Rafael conta que acabou não indo a alguns templos que estão entre os principais atrativos locais por causa dos bichos, que marcam grande presença nos gramados que cercam estes locais religiosos. “Fiquei com medo”, diz ele.

Escapar de encontros com os animais, entretanto, se mostrou uma tarefa impossível. Durante sua permanência em Lopburi, o brasileiro foi a um café e, na hora de ir embora do local, se deparou com um grupo de macacos parados na calçada, na frente do estabelecimento.

“Demorei um tempo razoável para conseguir sair do café. Saí de lá correndo e entrei no carro. E, ao dirigir pelo centro da cidade, eu ficava com medo de atropelar os macacos, porque eles estavam por toda parte”.

Crise na pandemia

Há tempos, os macacos fazem parte da paisagem de Lopburi: calcula-se que, na cidade, haja atualmente cerca de 60 mil habitantes humanos e, pelo menos, 4.500 símios.

Antes da pandemia, era tradição: muitos viajantes iam ao local especialmente por causa dos bichos e tiravam fotos presenteando-os com alimentos, principalmente ao redor do Phra Prang Sam Yot, templo de origem hinduísta (mas hoje budista) construído no século 13 e que é o principal cartão-postal local. O surgimento do novo coronavírus, porém, gerou uma queda drástica no número de visitantes na cidade — e, por consequência, a comida dada aos animais rareou

Isso fez com que ocorresse, a partir de março de 2020, uma espécie de “revolta dos primatas” neste centro urbano tailandês, com o aumento de invasões dos bichos em lojas e casas para pegar comida (em “saques” que, não raro, deixam ambientes destruídos).

Mas, além de medo, o brasileiro sentiu uma certa tristeza ao ver os animais vivendo no asfalto: a presença dos bichos lá, vale lembrar, ocorre porque Lopburi foi erguida sobre uma área florestal. Com o desmatamento da região, os macacos nativos da área acabaram transformando a cidade em sua fonte de alimentação.

Ilha célebre tem situação parecida

Uma das mais famosas ilhas da Tailândia, Phi Phi Don vive, ao que parece, uma situação parecida com a que ocorreu em Lopburi.

Por lá, a população de macacos também estaria ficando mais agressiva por causa da diminuição da oferta de comida gerada pela falta de turistas, que costumavam alimentar os bichos.
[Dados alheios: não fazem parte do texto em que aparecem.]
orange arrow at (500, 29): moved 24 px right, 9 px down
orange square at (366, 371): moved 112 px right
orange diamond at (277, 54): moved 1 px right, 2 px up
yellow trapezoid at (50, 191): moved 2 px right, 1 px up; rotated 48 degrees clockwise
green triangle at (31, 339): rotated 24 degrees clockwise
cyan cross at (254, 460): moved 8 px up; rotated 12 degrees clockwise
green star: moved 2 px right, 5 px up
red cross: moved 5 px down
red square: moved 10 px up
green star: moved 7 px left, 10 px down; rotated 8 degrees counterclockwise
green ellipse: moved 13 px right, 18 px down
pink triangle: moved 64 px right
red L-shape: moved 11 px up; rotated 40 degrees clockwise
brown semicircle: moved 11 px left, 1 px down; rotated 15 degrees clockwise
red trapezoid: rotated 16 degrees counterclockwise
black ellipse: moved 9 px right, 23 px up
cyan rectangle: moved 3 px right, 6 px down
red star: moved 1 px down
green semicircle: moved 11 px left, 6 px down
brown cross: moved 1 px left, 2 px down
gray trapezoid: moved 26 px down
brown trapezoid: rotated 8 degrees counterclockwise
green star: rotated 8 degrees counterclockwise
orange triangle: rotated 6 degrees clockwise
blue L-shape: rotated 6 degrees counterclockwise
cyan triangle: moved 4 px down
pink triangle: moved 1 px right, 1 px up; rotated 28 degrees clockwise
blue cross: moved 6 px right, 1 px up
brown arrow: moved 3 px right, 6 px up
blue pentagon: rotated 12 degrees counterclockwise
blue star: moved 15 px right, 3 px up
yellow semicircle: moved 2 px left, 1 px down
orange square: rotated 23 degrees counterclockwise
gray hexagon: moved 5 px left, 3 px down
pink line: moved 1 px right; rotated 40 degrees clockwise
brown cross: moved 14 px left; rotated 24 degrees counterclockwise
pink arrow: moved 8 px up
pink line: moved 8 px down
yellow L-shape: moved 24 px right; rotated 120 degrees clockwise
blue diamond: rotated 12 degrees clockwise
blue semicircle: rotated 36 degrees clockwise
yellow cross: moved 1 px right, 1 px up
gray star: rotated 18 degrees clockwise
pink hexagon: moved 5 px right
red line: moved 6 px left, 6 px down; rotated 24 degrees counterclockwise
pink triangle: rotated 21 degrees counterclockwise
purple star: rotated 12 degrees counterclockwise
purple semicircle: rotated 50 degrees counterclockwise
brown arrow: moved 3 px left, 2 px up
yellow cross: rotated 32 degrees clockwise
Morador de Phi Phi Don desde 2017 e sócio da agência de viagens Passeios em Phi Phi, que realiza tours por diversas localidades da Tailândia, o brasileiro Bruno Miguel conta que antes da pandemia, os macacos ficavam principalmente em áreas específicas da ilha, como Monkey Beach e Monkey Bay.

“Era difícil ver macacos no centrinho de Phi Phi. Tinha um bem gordo que ficava circulando pelas vendinhas e roubando comida, mas era bem raro vê-lo”.

 

O brasileiro afirma que agora, com pouquíssimas pessoas na ilha, os macacos têm aparecido com maior frequência no centrinho.

“Eles andam em gangues e atacam algumas vendinhas ou pessoas que estão andando na rua com comida. Isso já era normal na Monkey Beach, mas não no centrinho ou praias próximas”.

Bruno conta que uma colaboradora está com medo de fazer a trilha para a praia Long Beach, muito comum para todos que visitam a ilha, já que há uma parte do percurso que está tomada pelos macacos.

“Ela nos contou que, uma vez, se deparou com os bichos na orla e teve que caminhar pela água, já que eles estavam em grande número e agindo de maneira muito agressiva”, relembra.